When you ask your credit card issuers for an interest rate reduction, you have to show why you deserve a lower rate. If you are experiencing difficulty with paying more than your monthly minimums, then your creditors will not be willing to provide a lower interest rate. They may even raise your interest rate if they feel that you represent a higher risk of default. You can take action now to protect yourself.
How We Request a Lower Interest Rate
When we ask your creditors for lower interest rates, we present them with a structured repayment plan (known as a debt management plan) that discloses permissible reasons for lower interest rates according to their guidelines.

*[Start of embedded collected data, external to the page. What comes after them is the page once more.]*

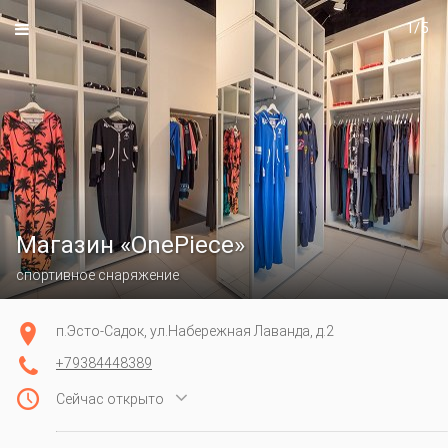
1/5
Магазин «OnePiece»
спортивное снаряжение
п.Эсто-Садок, ул.Набережная Лаванда, д.2
+79384448389

Сейчас открыто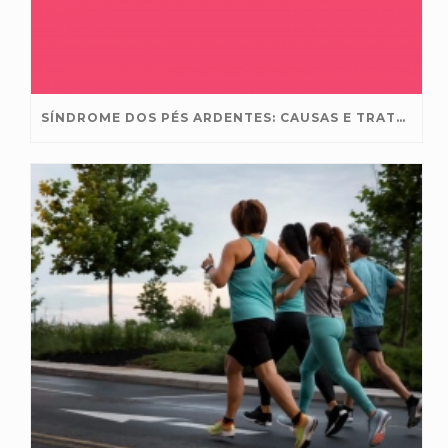
SÍNDROME DOS PÉS ARDENTES: CAUSAS E TRATAMENTO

Our proposal includes debt totals, the number of included accounts and a comprehensive household budget.
Your creditors will be able to see the need for benefits, and will generally grant you full benefits once they determine that you qualify. The primary purpose of our counseling session is to see what options are available for you, including repayment on your own through strategies that we can recommend. This list of options may vary depending on your financial situation.
If your accredited financial counselor determines that you likely qualify for benefits, then you may be able to find relief through lower interest rates. Lower interest rates are one of the main benefits of enrolling in a debt management plan.
One advantage of using a debt management plan is that once your creditors grant a lower interest rate, your rate is locked in for the duration of the program. In other words, even if the prime rate increases, your rate stays the same. Your rate will not go up as long as you continue making consistent payments through the program.
Lowering Finance Charges
Getting a lower interest rate allows you to sharply reduce the number of finance charges that you are incurring on each account. In addition, the portion of your minimum payment that goes to finance charges shrinks, so that you can focus more on paying toward the actual principal balance.
A debt management plan can allow you to pay less in interest and apply more toward the principal balance. Some creditors offer substantial interest rate reductions. This offers the possibility of paying off the balances far quicker while making lower minimum payments at the same time.